The recent economic downturn may also have slowed the loss of affordable housing. The 2009 CSS report indicated that the rate of subsidized housing loss has slowed as developers face reduced demand for market rate housing and less access to funding for large redevelopment initiatives. The report also cautioned that the rising frequency of financial defaults may imperil many large affordable housing complexes in the City.
Legislative proposals constitute one prong of the preservation effort. In September 2009, the U.S. Senate began deliberations on the “Affordable Housing Preservation and Revitalization Act of 2009,” a bill designed to prevent existing affordable housing stock from converting to market rate upon contract expiration.
The bill guarantees that when new landlords or preservation groups assume ownership of eligible projects, these new owners will have access to residual funding tied to the project. These funds can be used by the new owners in order purchase, revitalize, and maintain the property.

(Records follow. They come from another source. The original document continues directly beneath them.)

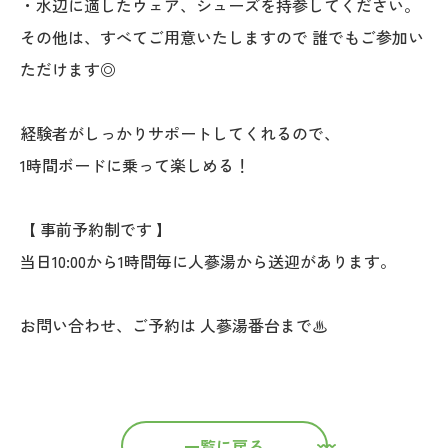
・水辺に適したウェア、シューズを持参してください。
その他は、すべてご用意いたしますので 誰でもご参加い
ただけます◎
経験者がしっかりサポートしてくれるので、
1時間ボードに乗って楽しめる！
【 事前予約制です 】
当日10:00から1時間毎に人蔘湯から送迎があります。
お問い合わせ、ご予約は 人蔘湯番台まで♨︎
一覧に戻る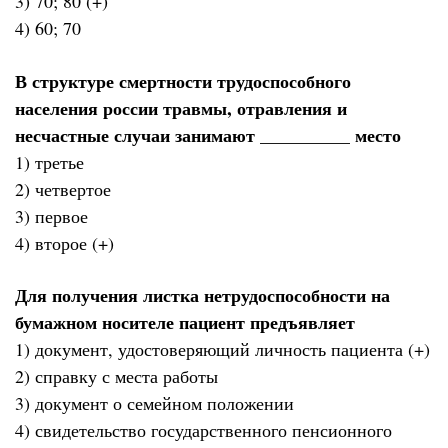
3) 70; 80 (+)
4) 60; 70
В структуре смертности трудоспособного
населения россии травмы, отравления и
несчастные случаи занимают __________ место
1) третье
2) четвертое
3) первое
4) второе (+)
Для получения листка нетрудоспособности на
бумажном носителе пациент предъявляет
1) документ, удостоверяющий личность пациента (+)
2) справку с места работы
3) документ о семейном положении
4) свидетельство государственного пенсионного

The Section 8 Voucher Reform Act (SEVRA) of 2009 includes provisions to streamline various aspects of the tenant-based Section 8 Housing Choice Voucher program, and to ensure continued voucher funding. The House of Representatives began hearings on the bill in June of 2009.
Government and non-profit groups also preserve affordable housing through direct negotiations with developers. HUD maintains an Office of Affordable Housing Preservation (OAHP). The OAHP’s Mark to Market program works to reduce rent prices after the expiration of housing subsidy contracts and helps restructure remaining debt to support the reduced rental income. New York City’s Department of Housing Preservation and Development (HPD) provides funding and other assistance to local private and non-profit developers investing in affordable housing projects.
The New York State Division of Housing and Community Renewal (DHCR) supervises Mitchell-Lama developments and funds other capital programs to rehabilitate or build affordable housing. The New York State Housing Finance Agency (HFA) and Affordable Housing Corporation (AHC) also provide financing to developers investing in affordable housing, and the State of New York Mortgage Agency (SONYMA) offers mortgage insurance to lenders financing these projects.
By stemming the attrition of available units, preservation policies promote stability in the lives of residents and reduce the frequency of disruptive relocations. These policies also advance principles of equity, and the notion that lower and middle-income residents should not be “priced out” of certain parts of the city.
Critics of preservation argue that these efforts forestall more comprehensive solutions and new innovations. Others contend that that market forces will efficiently distribute housing and that efforts to modify the terms of existing contracts pose an undue burden on developers and discourage future investment.
According to this last rationale, the time limits on restricted use constituted essential components of the original deals, and investors never would have produced affordable housing at all without a chance to “opt out” at some later date.